The stress hormone is positively disposed towards women as numerous studies across the world reveal. “Essentially,men use a process that is stress-distracting and women use a process that’s stress-absorbent. Men deflect whatever causes stress,whereas women internalise stress and get into the victim trap or the martyr role. Neither is healthy,” says Nagaswami.

But as the findings of the survey point out,if there is a stress hormone,there is also the shopping gene. “Women feel empowered to reach their goals and get what they want,but at the same time,this level of empowerment results in added stress,” said Susan Whiting,co-chair of Nielsen. “Companies marketing to women should consider highlighting ways their products can ease stress and provide convenience.”

In India,that seems to be happening quite well. Working women spending on brands,beauty and grooming products and vacations is common. Advertising of consumer goods in India feeds on all the contradictions of being a modern Indian woman: the stress and the shopping,the need for marriage,power and beauty. If Tanishq hardsells its bridal jewellery,it equally pushes the 9-to-5 range of 22-carat work-wear accessories. Aishwarya Rai Bachchan sells you L’Oreal Hair Colour “because you are worth it”. Optimism is led by women — be it in green tea bags or Hermes Birkins. “If the consumer economy had a sex,it would be female,” wrote American author Bridget Brennan in her book Why She Buys,adding that marketing executives should learn to become female-literate.

That the most stressed women are also those who splurge the most on retail therapy is not a riddle for anyone. “Women are so devalued in our culture that by focusing on themselves,they try to add value. In their own inner private lives,they need to look out,and look after themselves,” says Sarin. But as Nagaswami says,“There is a difference between ‘treating’ yourself when you’re down in the dumps and shopaholic behaviour. And while there’s nothing wrong with occasional retail therapy,if this becomes the only stress-buster in a person’s life,then the slope has become far too slippery,” he adds.

Women of Tomorrow understand this too well. Not one of them — happy shoppers like Saraf or Misra; spa addicts like Mohun; glamorous women like Singh — believes that spending on clothes or cosmetics helps bust stress in the long run. “A luscious lip gloss is a temporary fix it but that’s it,” says Singh firmly. She relies instead on relaxation techniques and books to beat stress. Each woman has her own recipe but optimism is a common and key ingredient.

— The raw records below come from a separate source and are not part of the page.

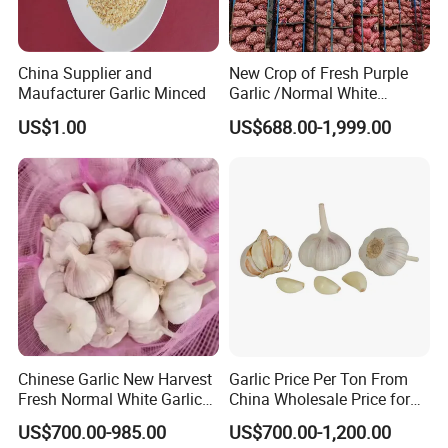
China Supplier and
New Crop of Fresh Purple
Maufacturer Garlic Minced
Garlic /Normal White
Garlic/Red Garlic
US$1.00
US$688.00-1,999.00
Chinese Garlic New Harvest
Garlic Price Per Ton From
Fresh Normal White Garlic
China Wholesale Price for
5-6cm
Supermarket
US$700.00-985.00
US$700.00-1,200.00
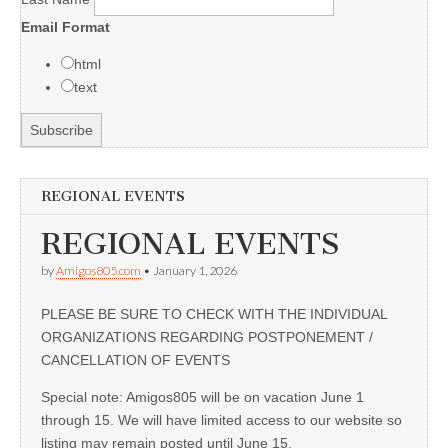
Email Format
html
text
REGIONAL EVENTS
REGIONAL EVENTS
by
Amigos805.com
•
January 1, 2026
PLEASE BE SURE TO CHECK WITH THE INDIVIDUAL
ORGANIZATIONS REGARDING POSTPONEMENT /
CANCELLATION OF EVENTS
Special note: Amigos805 will be on vacation June 1
through 15. We will have limited access to our website so
listing may remain posted until June 15.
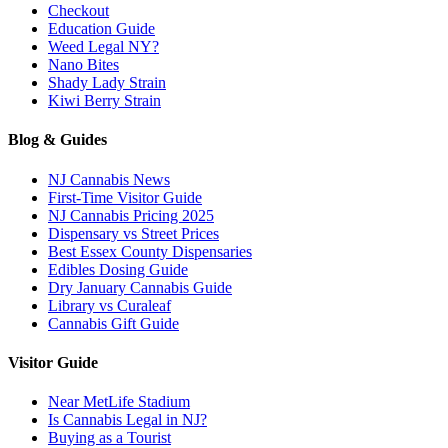
Checkout
Education Guide
Weed Legal NY?
Nano Bites
Shady Lady Strain
Kiwi Berry Strain
Blog & Guides
NJ Cannabis News
First-Time Visitor Guide
NJ Cannabis Pricing 2025
Dispensary vs Street Prices
Best Essex County Dispensaries
Edibles Dosing Guide
Dry January Cannabis Guide
Library vs Curaleaf
Cannabis Gift Guide
Visitor Guide
Near MetLife Stadium
Is Cannabis Legal in NJ?
Buying as a Tourist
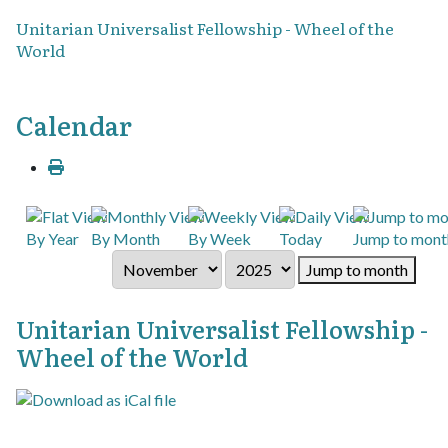
Unitarian Universalist Fellowship - Wheel of the
World
Calendar
By Year
By Month
By Week
Today
Jump to mont
Jump to month
Unitarian Universalist Fellowship -
Wheel of the World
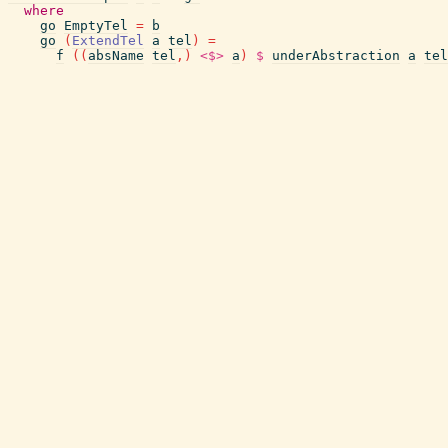
where
go
EmptyTel
=
b
go
(
ExtendTel
a
tel
)
=
f
(
(
absName
tel
,
)
<$>
a
)
$
underAbstraction
a
tel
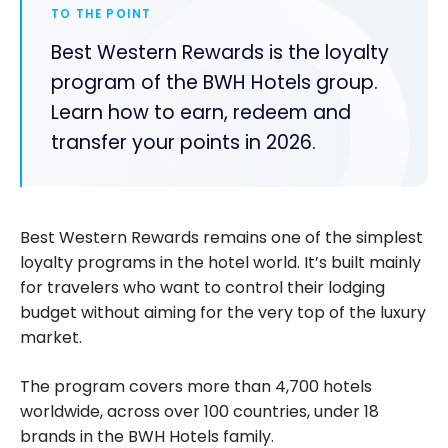
TO THE POINT
Best Western Rewards is the loyalty
program of the BWH Hotels group.
Learn how to earn, redeem and
transfer your points in 2026.
Best Western Rewards remains one of the simplest
loyalty programs in the hotel world. It’s built mainly
for travelers who want to control their lodging
budget without aiming for the very top of the luxury
market.
The program covers more than 4,700 hotels
worldwide, across over 100 countries, under 18
brands in the BWH Hotels family.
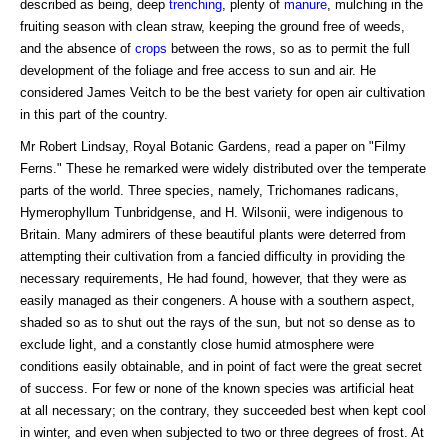
described as being, deep
trenching
, plenty of
manure
, mulching in the
fruiting season with clean straw, keeping the ground free of weeds,
and the absence of
crops
between the rows, so as to permit the full
development of the foliage and free access to sun and air. He
considered James Veitch to be the best variety for open air cultivation
in this part of the country.
Mr Robert Lindsay, Royal Botanic Gardens, read a paper on "Filmy
Ferns." These he remarked were widely distributed over the temperate
parts of the world. Three species, namely, Trichomanes radicans,
Hymerophyllum Tunbridgense, and H. Wilsonii, were indigenous to
Britain. Many admirers of these beautiful plants were deterred from
attempting their cultivation from a fancied difficulty in providing the
necessary requirements, He had found, however, that they were as
easily managed as their congeners. A house with a southern aspect,
shaded so as to shut out the rays of the sun, but not so dense as to
exclude light, and a constantly close humid atmosphere were
conditions easily obtainable, and in point of fact were the great secret
of success. For few or none of the known species was artificial heat
at all necessary; on the contrary, they succeeded best when kept cool
in winter, and even when subjected to two or three degrees of frost. At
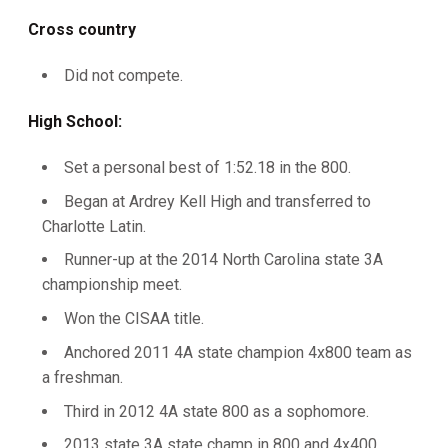
Cross country
Did not compete.
High School:
Set a personal best of 1:52.18 in the 800.
Began at Ardrey Kell High and transferred to
Charlotte Latin.
Runner-up at the 2014 North Carolina state 3A
championship meet.
Won the CISAA title.
Anchored 2011 4A state champion 4x800 team as
a freshman.
Third in 2012 4A state 800 as a sophomore.
2013 state 3A state champ in 800 and 4x400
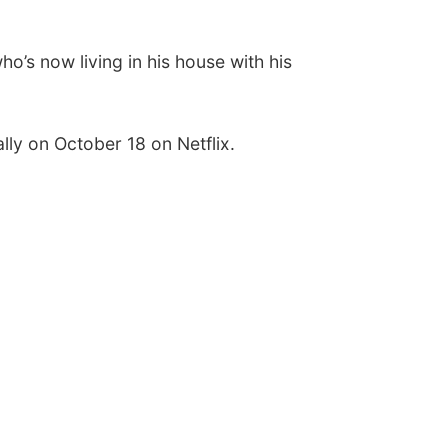
o’s now living in his house with his
lly on October 18 on Netflix.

Misra’s comment comes from experience. “We will do ourselves a big service if we shift our attitudes from ‘maximising’ everything to ‘good enough’. The chase of the perfect is not worth it,” she says.

Indian women,say experts,have nerves of steel. In the words of Sandhya,“I believe the strength of Indian women,which is in essence their resilience,exists not because of cultural elements but despite them.” Let’s raise a toast to that.